Serratia plymuthica, a Gram-negative, facultatively anaerobic bacterium previously isolated from the carrot surface, has shown strong antagonistic activity against carrot pathogens, making it a promising candidate for biological control. Its effective use in postharvest disease management relies on the development of a stable and applicable formulation. The present study focuses on the optimisation and scale-up of S. plymuthica cultivation and its formulation as a freeze-dried product intended for postharvest application on carrots.

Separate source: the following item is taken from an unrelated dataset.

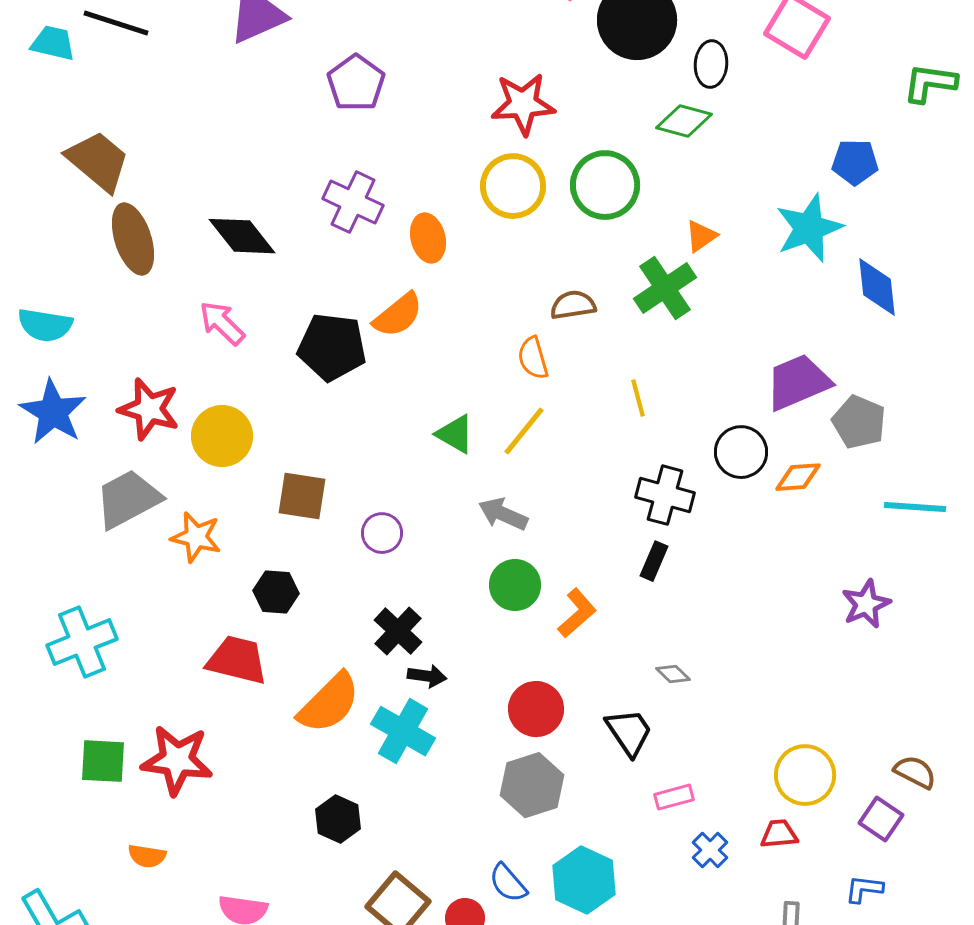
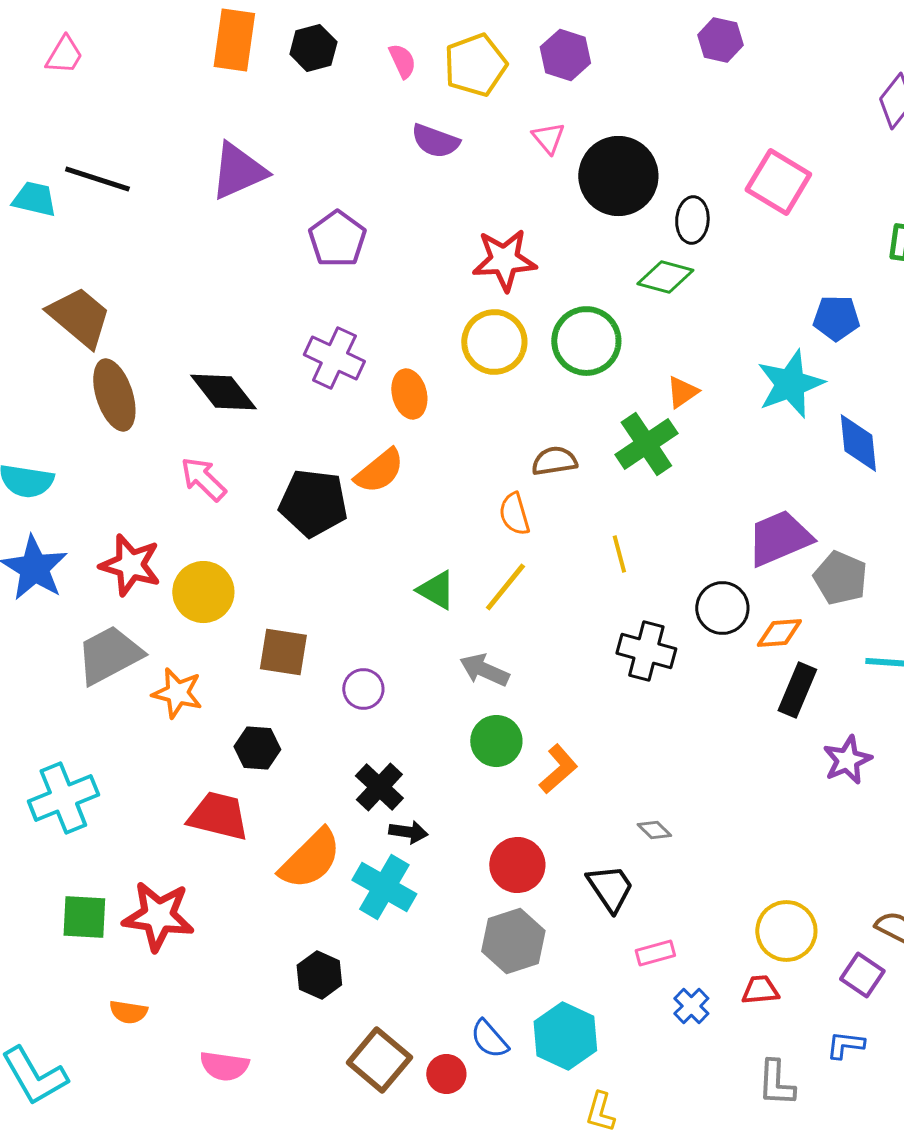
black rectangle: (654, 561) -> (797, 690), moved, size x1.4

Initially, metabolic profiling of S. plymuthica was conducted using the Biolog™ PM01-PM02 assay to assess carbon source utilisation. Based on this screening, growth performance was evaluated in shake-flask fermentations using selected carbon and nitrogen sources supplemented in LB medium. In parallel, the effects of cultivation temperature (20-37 °C) and pH (5-8) were evaluated.

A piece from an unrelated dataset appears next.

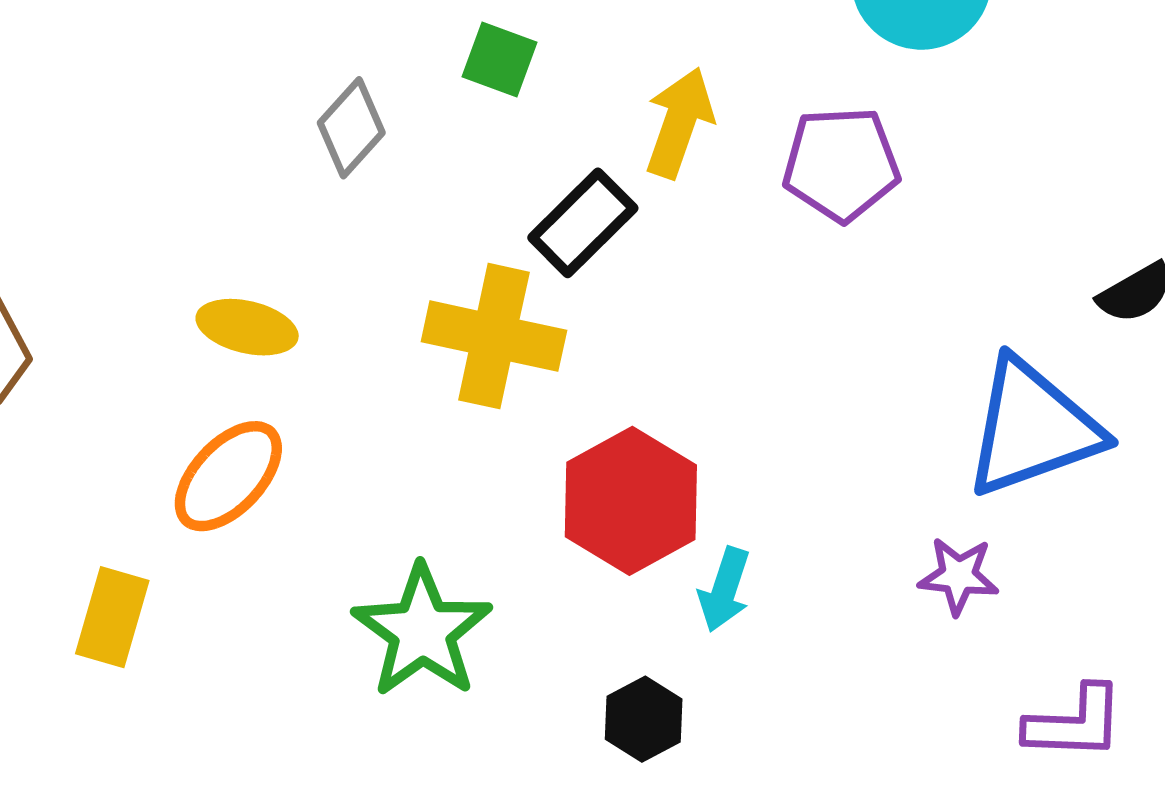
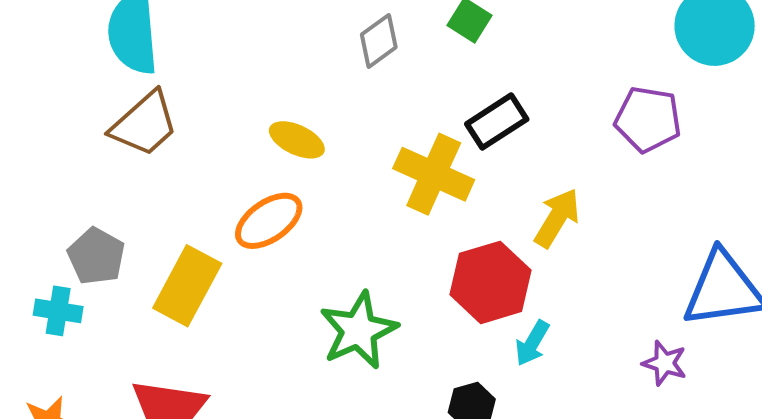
yellow arrow: (679, 123) -> (557, 218), moved
yellow rectangle: (112, 617) -> (187, 286), size x1.4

The best performing conditions were transferred to controlled batch and fed batch fermentations in a 1 L bioreactor. Bacterial growth and substrate utilization were monitored using standard analytical methods. Under modified LB[Uv1.1] medium supplemented with 20 〖g L〗^(-1) glucose, the highest biomass yield reached 4.74 × 10^10 〖CFU mL〗^(-1) after 24 h.
Subsequently, the process was scaled up to a 5 L bioreactor, resulting in a final biomass concentration of 2.55 × 10^10 〖CFU mL〗^(-1) after 14 h. As a last step, the downstream process and lyophilisation successfully yielded a stable freeze-dried powder with viable cell concentrations of approximately 5 × 10^11 〖CFU g〗^(-1), suitable for application as a biopreservative agent. These findings demonstrate the scalability of the production process and provide a solid foundation for further formulation development.